**WHAT YOU WILL DO**
Answer with a single number: the count of lines below that hold "риски".

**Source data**
+ + +
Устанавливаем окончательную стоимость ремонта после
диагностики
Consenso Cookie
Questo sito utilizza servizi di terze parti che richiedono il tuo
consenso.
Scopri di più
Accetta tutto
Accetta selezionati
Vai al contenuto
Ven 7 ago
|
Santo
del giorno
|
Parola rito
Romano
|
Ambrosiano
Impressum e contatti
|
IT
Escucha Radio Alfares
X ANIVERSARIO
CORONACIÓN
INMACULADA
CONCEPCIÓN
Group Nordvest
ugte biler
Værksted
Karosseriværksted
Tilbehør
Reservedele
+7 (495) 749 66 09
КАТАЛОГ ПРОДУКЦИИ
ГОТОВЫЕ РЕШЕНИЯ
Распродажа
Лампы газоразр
+ + +
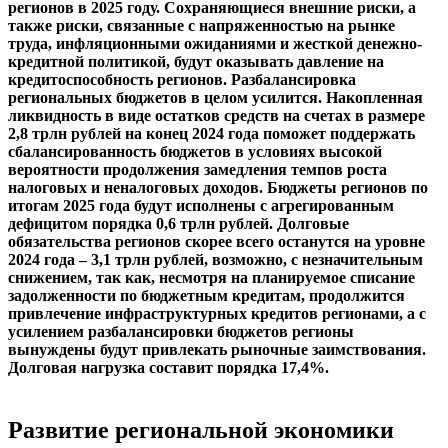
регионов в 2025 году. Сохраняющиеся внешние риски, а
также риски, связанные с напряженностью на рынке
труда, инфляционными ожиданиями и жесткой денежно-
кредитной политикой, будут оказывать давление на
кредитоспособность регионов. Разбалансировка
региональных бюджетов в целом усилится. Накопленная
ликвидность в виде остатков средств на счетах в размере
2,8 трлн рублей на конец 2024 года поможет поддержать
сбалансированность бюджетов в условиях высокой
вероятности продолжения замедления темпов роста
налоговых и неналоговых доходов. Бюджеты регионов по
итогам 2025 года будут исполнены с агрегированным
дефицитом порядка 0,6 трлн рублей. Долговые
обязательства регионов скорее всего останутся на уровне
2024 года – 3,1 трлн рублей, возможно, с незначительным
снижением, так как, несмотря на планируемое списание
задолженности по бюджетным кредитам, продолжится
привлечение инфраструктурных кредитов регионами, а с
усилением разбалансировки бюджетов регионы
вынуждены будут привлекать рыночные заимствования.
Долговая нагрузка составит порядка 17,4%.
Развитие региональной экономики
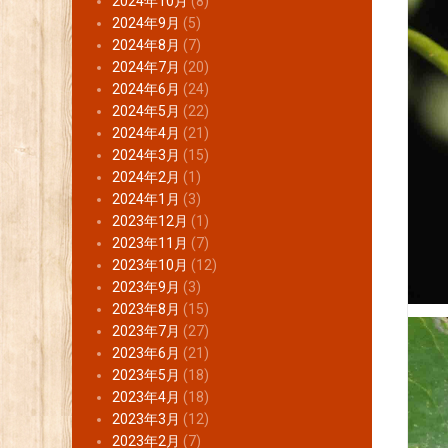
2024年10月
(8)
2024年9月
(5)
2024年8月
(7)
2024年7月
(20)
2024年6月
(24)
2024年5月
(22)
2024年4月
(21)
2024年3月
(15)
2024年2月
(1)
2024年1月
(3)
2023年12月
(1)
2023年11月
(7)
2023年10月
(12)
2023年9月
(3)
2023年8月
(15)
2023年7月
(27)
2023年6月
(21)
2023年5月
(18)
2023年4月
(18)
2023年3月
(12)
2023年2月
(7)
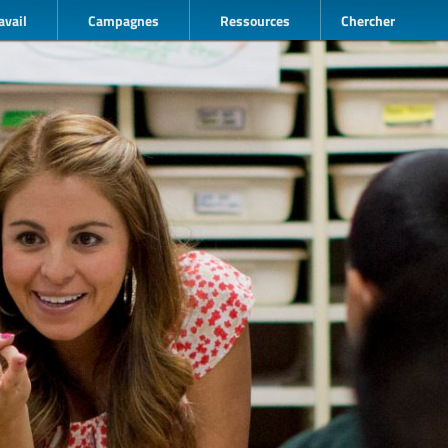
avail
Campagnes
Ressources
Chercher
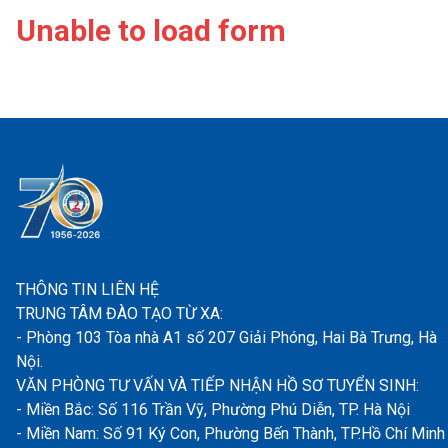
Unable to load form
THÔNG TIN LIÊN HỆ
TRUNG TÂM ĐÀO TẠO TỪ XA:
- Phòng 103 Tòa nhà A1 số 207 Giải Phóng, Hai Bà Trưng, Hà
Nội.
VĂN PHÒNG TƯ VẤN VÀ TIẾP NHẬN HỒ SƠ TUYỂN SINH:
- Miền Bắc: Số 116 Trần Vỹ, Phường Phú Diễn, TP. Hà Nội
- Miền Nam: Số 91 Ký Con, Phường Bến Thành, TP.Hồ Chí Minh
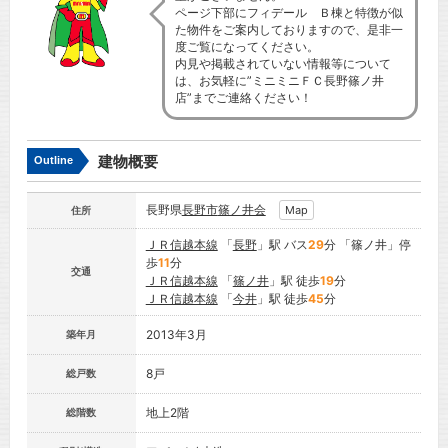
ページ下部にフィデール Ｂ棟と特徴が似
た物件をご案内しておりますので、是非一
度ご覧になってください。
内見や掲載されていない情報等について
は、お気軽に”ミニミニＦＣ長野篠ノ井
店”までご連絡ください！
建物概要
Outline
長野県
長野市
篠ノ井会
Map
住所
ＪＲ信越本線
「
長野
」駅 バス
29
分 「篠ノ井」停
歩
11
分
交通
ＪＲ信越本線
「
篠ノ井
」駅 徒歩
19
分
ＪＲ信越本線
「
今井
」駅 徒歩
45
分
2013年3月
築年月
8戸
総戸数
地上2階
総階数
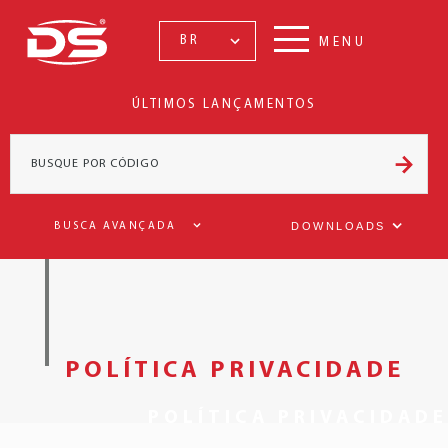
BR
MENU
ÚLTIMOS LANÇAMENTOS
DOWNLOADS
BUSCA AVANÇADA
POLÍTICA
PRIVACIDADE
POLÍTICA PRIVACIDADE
+ + +
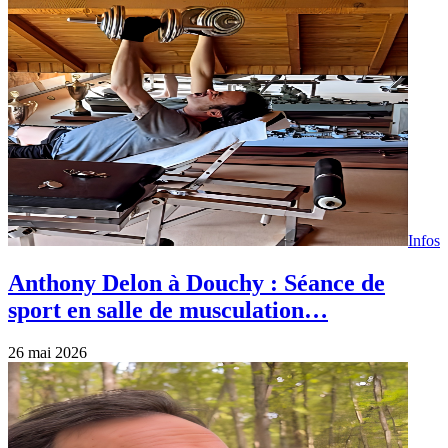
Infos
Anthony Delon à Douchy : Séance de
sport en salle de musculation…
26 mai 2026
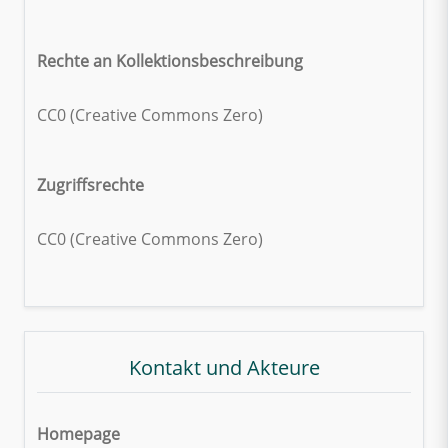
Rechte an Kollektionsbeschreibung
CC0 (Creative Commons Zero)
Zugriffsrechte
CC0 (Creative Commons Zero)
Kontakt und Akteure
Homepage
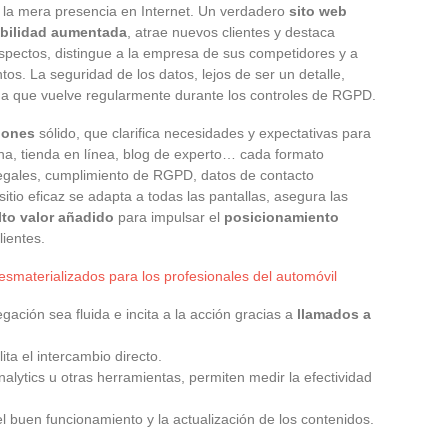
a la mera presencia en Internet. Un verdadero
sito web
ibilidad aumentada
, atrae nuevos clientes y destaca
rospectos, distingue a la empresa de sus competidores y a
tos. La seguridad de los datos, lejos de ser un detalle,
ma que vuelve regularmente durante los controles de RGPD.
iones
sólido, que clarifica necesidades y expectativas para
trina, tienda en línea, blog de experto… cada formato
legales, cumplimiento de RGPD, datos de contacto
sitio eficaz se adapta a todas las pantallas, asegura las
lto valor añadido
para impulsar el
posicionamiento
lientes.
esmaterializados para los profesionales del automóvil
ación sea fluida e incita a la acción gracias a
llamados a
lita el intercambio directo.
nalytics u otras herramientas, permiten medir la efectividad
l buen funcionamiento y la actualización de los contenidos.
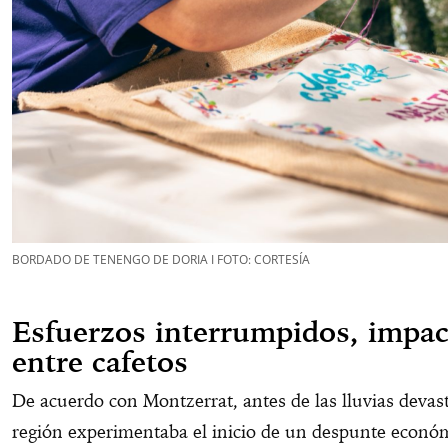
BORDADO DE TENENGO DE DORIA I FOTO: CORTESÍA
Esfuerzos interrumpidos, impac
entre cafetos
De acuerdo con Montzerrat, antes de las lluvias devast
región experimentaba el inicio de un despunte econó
+ + +
**SOLVED EXERCISE**
2